WORK ITEM
Reproduce the listing in full, exactly as written, but without images.

━━━━━━━━━━━━━━━━━━━━

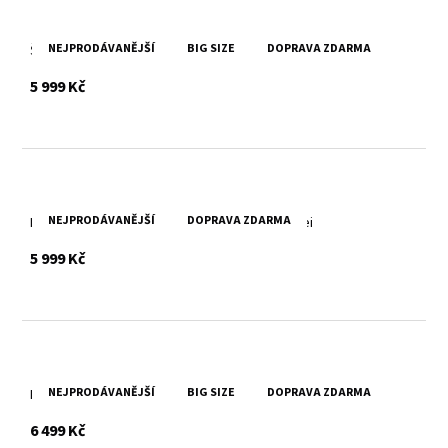
NEJPRODÁVANĚJŠÍ
BIG SIZE
DOPRAVA ZDARMA
Šedá kožená pánská bunda s úplety DMGustie
s DPH
5 999 Kč
NEJPRODÁVANĚJŠÍ
DOPRAVA ZDARMA
Pánská kožená bunda s úplety Divoký býk Matei
s DPH
5 999 Kč
NEJPRODÁVANĚJŠÍ
BIG SIZE
DOPRAVA ZDARMA
Pánská černá kožená bunda s kapucí DMRics
s DPH
6 499 Kč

━━━━━━━━━━━━━━━━━━━━

ANSWER SPACE
NEJPRODÁVANĚJŠÍ
BIG SIZE
DOPRAVA ZDARMA
Šedá kožená pánská bunda s úplety DMGustie
s DPH
5 999 Kč
NEJPRODÁVANĚJŠÍ
DOPRAVA ZDARMA
Pánská kožená bunda s úplety Divoký býk Matei
s DPH
5 999 Kč
NEJPRODÁVANĚJŠÍ
BIG SIZE
DOPRAVA ZDARMA
Pánská černá kožená bunda s kapucí DMRics
s DPH
6 499 Kč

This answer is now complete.